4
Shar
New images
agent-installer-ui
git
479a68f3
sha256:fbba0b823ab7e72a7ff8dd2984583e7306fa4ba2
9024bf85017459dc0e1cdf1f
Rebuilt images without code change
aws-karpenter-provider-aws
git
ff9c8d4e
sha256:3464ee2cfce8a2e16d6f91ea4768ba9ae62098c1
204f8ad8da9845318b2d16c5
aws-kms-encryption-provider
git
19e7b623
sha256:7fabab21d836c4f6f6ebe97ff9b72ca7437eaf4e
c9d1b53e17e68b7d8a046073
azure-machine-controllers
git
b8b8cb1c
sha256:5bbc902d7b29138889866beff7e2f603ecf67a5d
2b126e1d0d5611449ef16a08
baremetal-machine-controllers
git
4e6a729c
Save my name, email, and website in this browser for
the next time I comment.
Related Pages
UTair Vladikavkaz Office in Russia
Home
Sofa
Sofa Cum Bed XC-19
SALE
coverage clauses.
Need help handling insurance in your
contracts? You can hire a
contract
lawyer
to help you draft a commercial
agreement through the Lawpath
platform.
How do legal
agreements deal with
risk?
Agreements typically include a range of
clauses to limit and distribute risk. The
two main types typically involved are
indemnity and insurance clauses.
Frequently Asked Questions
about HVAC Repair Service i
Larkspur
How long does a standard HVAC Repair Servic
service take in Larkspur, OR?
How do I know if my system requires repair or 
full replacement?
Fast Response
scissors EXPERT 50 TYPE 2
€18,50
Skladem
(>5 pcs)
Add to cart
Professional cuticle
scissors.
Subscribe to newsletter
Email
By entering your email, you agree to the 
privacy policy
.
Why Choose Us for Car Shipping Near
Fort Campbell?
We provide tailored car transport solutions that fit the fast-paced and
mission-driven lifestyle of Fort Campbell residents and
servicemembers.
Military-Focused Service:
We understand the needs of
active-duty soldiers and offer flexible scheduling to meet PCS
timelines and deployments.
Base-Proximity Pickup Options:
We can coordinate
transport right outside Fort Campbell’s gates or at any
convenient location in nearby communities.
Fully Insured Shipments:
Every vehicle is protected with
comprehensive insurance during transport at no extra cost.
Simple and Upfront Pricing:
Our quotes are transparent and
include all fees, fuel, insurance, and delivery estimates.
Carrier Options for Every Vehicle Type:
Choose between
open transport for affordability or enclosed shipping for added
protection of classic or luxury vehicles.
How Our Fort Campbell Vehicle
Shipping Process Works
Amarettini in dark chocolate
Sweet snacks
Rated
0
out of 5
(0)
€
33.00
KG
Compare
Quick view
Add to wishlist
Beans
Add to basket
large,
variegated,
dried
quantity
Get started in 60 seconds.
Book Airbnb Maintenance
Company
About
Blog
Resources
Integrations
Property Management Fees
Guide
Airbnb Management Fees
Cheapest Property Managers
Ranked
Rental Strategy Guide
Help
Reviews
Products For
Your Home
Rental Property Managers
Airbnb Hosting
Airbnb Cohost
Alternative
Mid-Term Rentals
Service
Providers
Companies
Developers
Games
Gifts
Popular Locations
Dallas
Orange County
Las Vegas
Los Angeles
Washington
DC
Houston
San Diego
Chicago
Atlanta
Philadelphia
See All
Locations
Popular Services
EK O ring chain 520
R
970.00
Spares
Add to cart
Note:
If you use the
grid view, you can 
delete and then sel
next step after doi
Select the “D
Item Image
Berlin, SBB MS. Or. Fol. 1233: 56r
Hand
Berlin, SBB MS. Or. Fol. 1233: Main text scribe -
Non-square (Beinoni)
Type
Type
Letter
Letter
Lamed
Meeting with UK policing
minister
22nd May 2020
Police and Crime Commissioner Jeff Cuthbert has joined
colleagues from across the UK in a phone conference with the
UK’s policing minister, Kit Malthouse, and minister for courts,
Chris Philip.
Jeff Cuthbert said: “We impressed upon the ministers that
# # # # # # #
▶ Task directions:
Write each line above out exactly.

▶ Written response:
4
Shar
New images
agent-installer-ui
git
479a68f3
sha256:fbba0b823ab7e72a7ff8dd2984583e7306fa4ba2
9024bf85017459dc0e1cdf1f
Rebuilt images without code change
aws-karpenter-provider-aws
git
ff9c8d4e
sha256:3464ee2cfce8a2e16d6f91ea4768ba9ae62098c1
204f8ad8da9845318b2d16c5
aws-kms-encryption-provider
git
19e7b623
sha256:7fabab21d836c4f6f6ebe97ff9b72ca7437eaf4e
c9d1b53e17e68b7d8a046073
azure-machine-controllers
git
b8b8cb1c
sha256:5bbc902d7b29138889866beff7e2f603ecf67a5d
2b126e1d0d5611449ef16a08
baremetal-machine-controllers
git
4e6a729c
Save my name, email, and website in this browser for
the next time I comment.
Related Pages
UTair Vladikavkaz Office in Russia
Home
Sofa
Sofa Cum Bed XC-19
SALE
coverage clauses.
Need help handling insurance in your
contracts? You can hire a
contract
lawyer
to help you draft a commercial
agreement through the Lawpath
platform.
How do legal
agreements deal with
risk?
Agreements typically include a range of
clauses to limit and distribute risk. The
two main types typically involved are
indemnity and insurance clauses.
Frequently Asked Questions
about HVAC Repair Service i
Larkspur
How long does a standard HVAC Repair Servic
service take in Larkspur, OR?
How do I know if my system requires repair or 
full replacement?
Fast Response
scissors EXPERT 50 TYPE 2
€18,50
Skladem
(>5 pcs)
Add to cart
Professional cuticle
scissors.
Subscribe to newsletter
Email
By entering your email, you agree to the 
privacy policy
.
Why Choose Us for Car Shipping Near
Fort Campbell?
We provide tailored car transport solutions that fit the fast-paced and
mission-driven lifestyle of Fort Campbell residents and
servicemembers.
Military-Focused Service:
We understand the needs of
active-duty soldiers and offer flexible scheduling to meet PCS
timelines and deployments.
Base-Proximity Pickup Options:
We can coordinate
transport right outside Fort Campbell’s gates or at any
convenient location in nearby communities.
Fully Insured Shipments:
Every vehicle is protected with
comprehensive insurance during transport at no extra cost.
Simple and Upfront Pricing:
Our quotes are transparent and
include all fees, fuel, insurance, and delivery estimates.
Carrier Options for Every Vehicle Type:
Choose between
open transport for affordability or enclosed shipping for added
protection of classic or luxury vehicles.
How Our Fort Campbell Vehicle
Shipping Process Works
Amarettini in dark chocolate
Sweet snacks
Rated
0
out of 5
(0)
€
33.00
KG
Compare
Quick view
Add to wishlist
Beans
Add to basket
large,
variegated,
dried
quantity
Get started in 60 seconds.
Book Airbnb Maintenance
Company
About
Blog
Resources
Integrations
Property Management Fees
Guide
Airbnb Management Fees
Cheapest Property Managers
Ranked
Rental Strategy Guide
Help
Reviews
Products For
Your Home
Rental Property Managers
Airbnb Hosting
Airbnb Cohost
Alternative
Mid-Term Rentals
Service
Providers
Companies
Developers
Games
Gifts
Popular Locations
Dallas
Orange County
Las Vegas
Los Angeles
Washington
DC
Houston
San Diego
Chicago
Atlanta
Philadelphia
See All
Locations
Popular Services
EK O ring chain 520
R
970.00
Spares
Add to cart
Note:
If you use the
grid view, you can 
delete and then sel
next step after doi
Select the “D
Item Image
Berlin, SBB MS. Or. Fol. 1233: 56r
Hand
Berlin, SBB MS. Or. Fol. 1233: Main text scribe -
Non-square (Beinoni)
Type
Type
Letter
Letter
Lamed
Meeting with UK policing
minister
22nd May 2020
Police and Crime Commissioner Jeff Cuthbert has joined
colleagues from across the UK in a phone conference with the
UK’s policing minister, Kit Malthouse, and minister for courts,
Chris Philip.
Jeff Cuthbert said: “We impressed upon the ministers that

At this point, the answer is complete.